A discussão sobre a inflação ter se tornado o maior desafio da economia global pós-pandemia foi o prato principal do jantar de abertura do fórum anual do Banco Central Europeu (BCE), em Sintra, Portugal.

Ao discursar na segunda-feira, 26 de junho, a economista Gita Gopinath, subdiretora-geral do Fundo Monetário Internacional (FMI), listou "três verdades inconvenientes da política monetária atual", todas referentes à inflação.

O evento, que tem a participação de representantes dos principais BCs do mundo, vai até quarta-feira, 28, e conta com uma extensa lista de debates em torno do tema.
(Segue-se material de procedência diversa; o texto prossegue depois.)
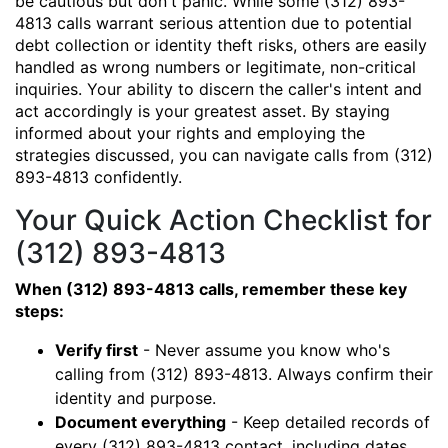
be cautious but don't panic. While some (312) 893-
4813 calls warrant serious attention due to potential
debt collection or identity theft risks, others are easily
handled as wrong numbers or legitimate, non-critical
inquiries. Your ability to discern the caller's intent and
act accordingly is your greatest asset. By staying
informed about your rights and employing the
strategies discussed, you can navigate calls from (312)
893-4813 confidently.
Your Quick Action Checklist for
(312) 893-4813
When (312) 893-4813 calls, remember these key
steps:
Verify first
- Never assume you know who's
calling from (312) 893-4813. Always confirm their
identity and purpose.
Document everything
- Keep detailed records of
every (312) 893-4813 contact, including dates,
“Estamos entrando em um período em que temos que reconhecer que a inflação está demorando muito para voltar à meta – essa é minha primeira verdade incômoda – e isso significa que corremos o risco de a inflação se consolidar”, disse a economista, nascida na Índia e que tem cidadania americana.

Em seu discurso, Gopinath comparou a expectativa de a inflação baixar com a famosa peça de teatro de Samuel Beckett, Esperando Godot.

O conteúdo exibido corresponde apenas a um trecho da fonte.